On December 13, 2010, New York Governor David Paterson signed into law the Wage Theft Prevention Act (“WTPA” or the “Act”). The WTPA, which will become effective on April 12, 2011, overhauls the New York State Labor Law (the “Labor Law”) by strengthening several aspects of that law. Of particular interest to employers will be additional written notice requirements and added penalties for noncompliance with various aspects of the Labor Law.
In sum, the WTPA amends the Labor Law so as to (among other things): (i) clarify and add new requirements to notice of pay rates and days; (ii) amend statutory payroll and wage statement (pay stub) requirements; (iii) increase liquidated damages for violations of the Labor Law; (iv) provide statutory damages and a private right of action in cases where an employer fails to properly notify employees of wage payment information; (v) facilitate the collection of wages ordered to be paid; (vi) explicitly prohibit threats of retaliation and provide authority to remedy retaliation by increasing the damages available to employees; (vii) close a loophole in criminal penalties applicable to wage theft by extending the same penalties that cover recordkeeping violations and non-payment of wages to also cover minimum wage non-payment; and (8) generally provide the New York State Commissioner of Labor (the “Commissioner”) with greater latitude to enforce wage and hour laws. Details of the requirements of the WTPA follow.
Notice of Pay Rates and Pay Dates
As we previously reported in several client alerts (“Summer 2009 New York State Employment Law Update: Recent Amendments to the State Human Rights and Labor Laws“; “NY State Department of Labor Publishes Notice and Acknowledgement of Wage Rate Forms and Fact Sheets“; “NYSDOL Changes Its Tune on 195(1) Notice Requirement“; and “195.1 UPDATE: New York Issues Guidelines, Instructions and Additional Model Notices of Pay Rates and Paydays“), Section 195.1 of the Labor Law requires employers to provide written notice to all employees hired on or after October 26, 2009, of their rate of pay, regular paydays and, for non-exempt employees, their hourly rates and overtime pay rates. Employees must acknowledge receipt, in writing, and that information must be maintained by the employer. The Commissioner has provided some additional requirements in the form of guidelines and instructions.
The WTPA significantly expands the scope of Section 195.1. With the passage of the Act, employers will now be required to provide written notice of certain items pertaining to pay rates and paydays, not only to all new employees, but also to all employees on or before February 1 of each year.

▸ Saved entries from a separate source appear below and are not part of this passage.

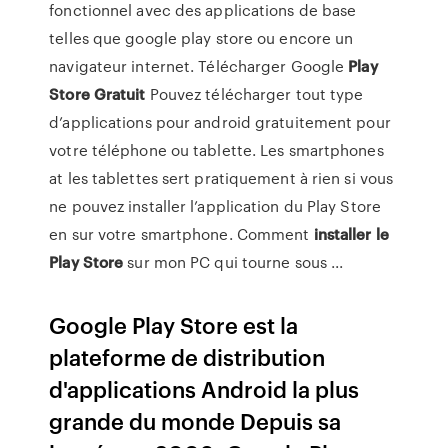
fonctionnel avec des applications de base
telles que google play store ou encore un
navigateur internet. Télécharger Google
Play
Store
Gratuit
Pouvez télécharger tout type
d’applications pour android gratuitement pour
votre téléphone ou tablette. Les smartphones
at les tablettes sert pratiquement à rien si vous
ne pouvez installer l’application du Play Store
en sur votre smartphone. Comment
installer
le
Play
Store
sur mon PC qui tourne sous ...
Google Play Store est la
plateforme de distribution
d'applications Android la plus
grande du monde Depuis sa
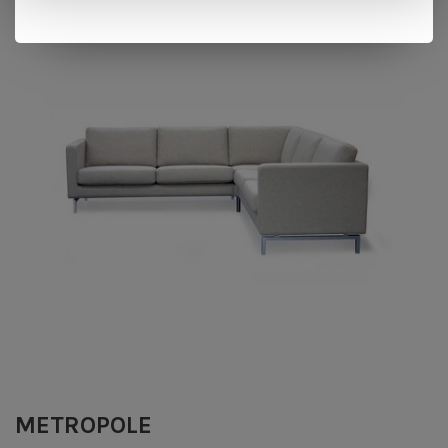
METROPOLE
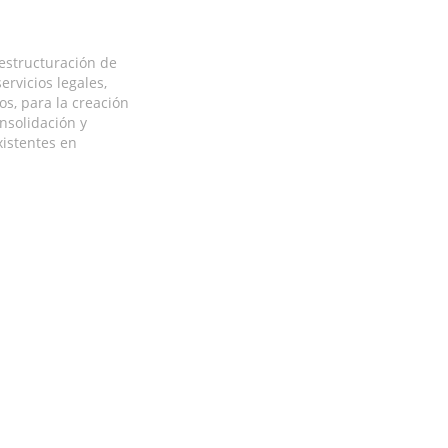
estructuración de
ervicios legales,
os, para la creación
nsolidación y
xistentes en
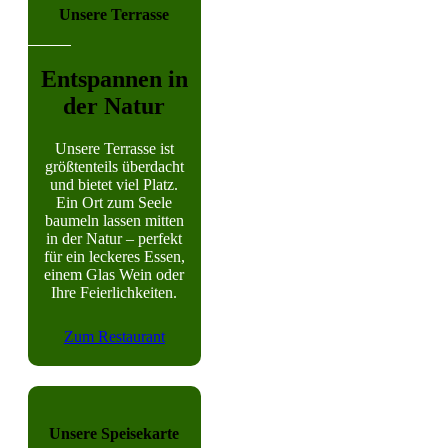
Unsere Terrasse
Entspannen in
der Natur
Unsere Terrasse ist
größtenteils überdacht
und bietet viel Platz.
Ein Ort zum Seele
baumeln lassen mitten
in der Natur – perfekt
für ein leckeres Essen,
einem Glas Wein oder
Ihre Feierlichkeiten.
Zum Restaurant
Unsere Speisekarte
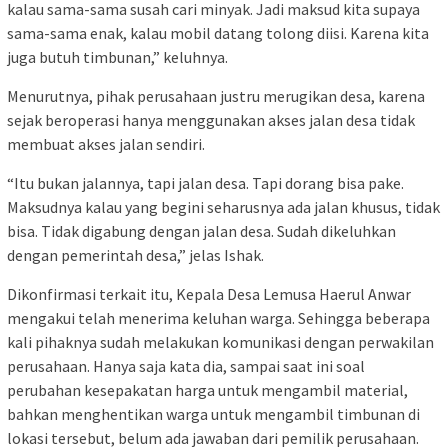
kalau sama-sama susah cari minyak. Jadi maksud kita supaya
sama-sama enak, kalau mobil datang tolong diisi. Karena kita
juga butuh timbunan,” keluhnya.
Menurutnya, pihak perusahaan justru merugikan desa, karena
sejak beroperasi hanya menggunakan akses jalan desa tidak
membuat akses jalan sendiri.
“Itu bukan jalannya, tapi jalan desa. Tapi dorang bisa pake.
Maksudnya kalau yang begini seharusnya ada jalan khusus, tidak
bisa. Tidak digabung dengan jalan desa. Sudah dikeluhkan
dengan pemerintah desa,” jelas Ishak.
Dikonfirmasi terkait itu, Kepala Desa Lemusa Haerul Anwar
mengakui telah menerima keluhan warga. Sehingga beberapa
kali pihaknya sudah melakukan komunikasi dengan perwakilan
perusahaan. Hanya saja kata dia, sampai saat ini soal
perubahan kesepakatan harga untuk mengambil material,
bahkan menghentikan warga untuk mengambil timbunan di
lokasi tersebut, belum ada jawaban dari pemilik perusahaan.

Employers need not worry about providing such annual notice in 2011, however, since the Act will not become effective until April 12, 2011.
Another requirement is that such notice must be provided in English, as well as the language identified by each employee as his or her “primary language” (if other than English). Forms in several languages will be provided by the Commissioner on the website of the New York State Department of Labor (“DOL”). To the extent the DOL has not prepared a form in the employee’s “primary language,” the employer may provide such a form in English only. Per the WTPA, the following items must be included in the written notice:
The rate or rates of pay and the basis thereof (whether paid by the hour, shift, day, week, salary, piece, commission, etc.);
For non-exempt employees, the regular rate and overtime rate of pay;
Allowances, if any, claimed as part of the minimum wage (such as tip, meal, or lodging allowances);
The regular payday designated by the employer;
The name of the employer;
Any “doing business as” names used by the employer;
The physical address of the employer’s main office or physical place of business, and a mailing address, if different;
The telephone number of the employer; and
“Such other information as the Commissioner deems material and necessary.”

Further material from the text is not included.